Monday, October 12, 2009

Come feel the Japanoise - Melt-Banana

I am going to slightly break with my own tradition today and talk about four albums here instead of my usual one – and, really, my only regret in that is that I can’t do more. But, unfortunately, there were only four Melt-Banana albums being sold at their ridiculously good Melbourne gig on Saturday night, as part of the Melbourne International Arts Festival. I bought them all.

Melt-Banana, hailing from Tokyo, produce a very unique stream of music that has become know, at least in some circles, as “Japanoise” – extreme noise rock from Japan: music that knocks you over as if you’ve just been pounded by a firing squad on speed.

It’s a four piece band, but they produce more notes in ten seconds than the average symphony orchestra would produce in a life-time. The music just blasts out at you at a ferocious speed, leaving even laser beams for dead.

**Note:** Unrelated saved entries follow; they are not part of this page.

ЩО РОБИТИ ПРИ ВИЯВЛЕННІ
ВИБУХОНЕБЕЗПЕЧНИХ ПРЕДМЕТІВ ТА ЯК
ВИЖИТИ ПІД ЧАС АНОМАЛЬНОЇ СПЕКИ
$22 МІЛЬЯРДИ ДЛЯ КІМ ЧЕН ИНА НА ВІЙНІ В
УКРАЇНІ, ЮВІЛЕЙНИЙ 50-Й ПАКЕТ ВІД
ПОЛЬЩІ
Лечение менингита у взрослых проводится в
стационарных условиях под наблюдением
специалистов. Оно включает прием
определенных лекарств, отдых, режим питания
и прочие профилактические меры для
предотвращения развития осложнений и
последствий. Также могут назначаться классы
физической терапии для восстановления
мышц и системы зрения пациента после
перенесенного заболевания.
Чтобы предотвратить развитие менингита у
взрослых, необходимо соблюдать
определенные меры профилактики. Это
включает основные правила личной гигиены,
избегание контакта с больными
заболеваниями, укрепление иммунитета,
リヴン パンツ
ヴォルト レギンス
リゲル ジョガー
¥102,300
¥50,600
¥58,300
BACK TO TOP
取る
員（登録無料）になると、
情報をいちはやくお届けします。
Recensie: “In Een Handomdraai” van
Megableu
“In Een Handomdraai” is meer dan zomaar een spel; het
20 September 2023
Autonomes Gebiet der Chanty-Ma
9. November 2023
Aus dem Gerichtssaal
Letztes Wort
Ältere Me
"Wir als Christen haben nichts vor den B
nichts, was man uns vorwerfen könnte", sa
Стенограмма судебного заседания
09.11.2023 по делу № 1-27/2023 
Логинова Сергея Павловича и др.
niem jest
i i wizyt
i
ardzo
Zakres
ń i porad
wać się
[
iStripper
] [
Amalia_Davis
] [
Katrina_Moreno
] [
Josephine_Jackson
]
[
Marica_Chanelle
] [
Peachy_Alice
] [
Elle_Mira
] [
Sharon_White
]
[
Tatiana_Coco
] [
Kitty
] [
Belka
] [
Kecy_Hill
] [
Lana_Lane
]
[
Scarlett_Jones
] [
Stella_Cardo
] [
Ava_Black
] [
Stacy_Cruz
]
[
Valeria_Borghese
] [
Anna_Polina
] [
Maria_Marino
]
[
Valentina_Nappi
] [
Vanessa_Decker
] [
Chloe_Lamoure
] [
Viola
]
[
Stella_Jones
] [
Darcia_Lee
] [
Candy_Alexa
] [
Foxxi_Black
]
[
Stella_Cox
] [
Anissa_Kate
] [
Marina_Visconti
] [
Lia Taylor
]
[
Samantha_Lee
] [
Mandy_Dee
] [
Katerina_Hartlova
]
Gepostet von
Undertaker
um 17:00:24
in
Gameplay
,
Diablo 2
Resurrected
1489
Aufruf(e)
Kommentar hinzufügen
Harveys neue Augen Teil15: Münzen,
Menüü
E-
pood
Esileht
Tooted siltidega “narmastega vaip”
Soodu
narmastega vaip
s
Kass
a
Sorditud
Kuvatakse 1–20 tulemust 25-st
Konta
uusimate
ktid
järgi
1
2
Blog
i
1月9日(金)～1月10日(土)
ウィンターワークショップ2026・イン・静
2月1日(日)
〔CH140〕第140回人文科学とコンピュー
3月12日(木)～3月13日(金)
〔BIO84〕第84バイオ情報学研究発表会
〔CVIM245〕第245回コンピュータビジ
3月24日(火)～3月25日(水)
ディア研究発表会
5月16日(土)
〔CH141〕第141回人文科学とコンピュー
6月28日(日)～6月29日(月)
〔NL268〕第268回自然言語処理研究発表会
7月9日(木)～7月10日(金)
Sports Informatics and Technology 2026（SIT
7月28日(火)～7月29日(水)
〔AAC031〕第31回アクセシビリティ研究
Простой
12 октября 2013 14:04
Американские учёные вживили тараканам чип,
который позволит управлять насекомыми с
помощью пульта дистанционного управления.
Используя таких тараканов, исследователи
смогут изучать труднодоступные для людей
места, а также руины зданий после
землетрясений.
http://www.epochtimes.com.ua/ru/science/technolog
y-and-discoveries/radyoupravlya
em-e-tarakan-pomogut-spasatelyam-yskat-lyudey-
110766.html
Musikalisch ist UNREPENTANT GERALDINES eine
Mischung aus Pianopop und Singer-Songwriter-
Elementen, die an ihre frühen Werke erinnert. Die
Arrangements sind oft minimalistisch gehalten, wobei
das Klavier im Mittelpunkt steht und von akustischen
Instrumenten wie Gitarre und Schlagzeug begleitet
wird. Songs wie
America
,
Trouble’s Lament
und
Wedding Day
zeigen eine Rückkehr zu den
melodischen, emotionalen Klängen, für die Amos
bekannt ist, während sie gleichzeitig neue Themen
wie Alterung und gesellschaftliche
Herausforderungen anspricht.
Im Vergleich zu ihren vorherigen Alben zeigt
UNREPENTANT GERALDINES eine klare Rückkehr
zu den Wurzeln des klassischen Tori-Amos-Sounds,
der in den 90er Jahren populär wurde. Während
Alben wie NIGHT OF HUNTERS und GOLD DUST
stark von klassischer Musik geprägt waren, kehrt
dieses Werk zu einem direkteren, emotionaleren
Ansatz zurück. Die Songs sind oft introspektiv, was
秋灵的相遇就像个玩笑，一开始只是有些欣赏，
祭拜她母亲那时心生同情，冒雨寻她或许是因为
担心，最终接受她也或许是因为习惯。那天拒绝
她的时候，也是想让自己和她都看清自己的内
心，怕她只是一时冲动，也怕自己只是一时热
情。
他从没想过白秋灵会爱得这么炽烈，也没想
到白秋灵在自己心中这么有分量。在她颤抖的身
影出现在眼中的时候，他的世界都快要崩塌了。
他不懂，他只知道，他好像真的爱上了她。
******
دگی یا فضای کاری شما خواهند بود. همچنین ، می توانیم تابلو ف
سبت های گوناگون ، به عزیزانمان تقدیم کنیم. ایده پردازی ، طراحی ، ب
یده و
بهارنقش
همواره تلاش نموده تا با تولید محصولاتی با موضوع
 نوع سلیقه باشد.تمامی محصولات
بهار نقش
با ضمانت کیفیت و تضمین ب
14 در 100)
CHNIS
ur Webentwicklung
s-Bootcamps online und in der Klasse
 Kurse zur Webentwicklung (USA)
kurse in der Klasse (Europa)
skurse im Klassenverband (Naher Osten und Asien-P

The band’s vocals come mostly from Yasuko Onuki, who also writes the songs. And she fires out her music at you at a phenomenal pace – usually high, screechy staccato, impeccably synchronised with the drums, all delivered with such frenetic, brute force that I would have believed the whole thing had been electronically sped up, had I not seen her do it live on stage.

And with Rika Hamamoto playing her bass like it was a lead guitar and Ichirou Agata playing his lead guitar like it was a piece of radioactive steel, and synthesised electronics swooping into the music like a kamikaze jet, the whole effect leaves you aghast – like a massive spacecraft coming towards you at warp speed and you know you have only two choices: be destroyed by its force in less than a nano-second, or hop on board and go with it.

Despite the instantly recognisable style of Melt-Banana, there is some incredible variety in what they produce, and each of these four albums has its own flavour: the heavy unrelenting noise of Charlie; the highly experimental sounds of 13 Hedgehogs, with its 56 tracks, some scarcely ten seconds long; the more electronic sci-fi world of Cell-Scape; the constant changes of pace and colour, noise and music, of Bambi’s Dilemma.

If I could only take one of these albums with me onto my desert island, it would be Charlie – mad, manic music that just never lets up and yet is amazingly tightly managed and disciplined. Passages of crazy, fast bashings of notes from drums and guitars and vocals all manage to come to a sudden stop, without falling over, to take a half of a breath, if that, and then keep going again. These are musicians whose cohesion with each other, and whose sheer musical talent is matched only by their ingenuity and willingness to push every boundary and to break every rule.

But, as great and all as Charlie is, I would still beg and barter pretty well everything to be able to take the whole four of these albums onto the island with me too (and try to negotiate a laptop so I can order the rest online).

It’s a pity that Melt-Banana did only one performance in Melbourne and a pity that neither my speakers nor my neighbours would be able to tolerate me playing this music at the volume it deserves. It's music that takes the wind out of you – and you’re left gasping for breath, but only because you're trying to summons the energy to ask for more.


Thanks a zillion times to Marty R for introducing me to Melt-Banana!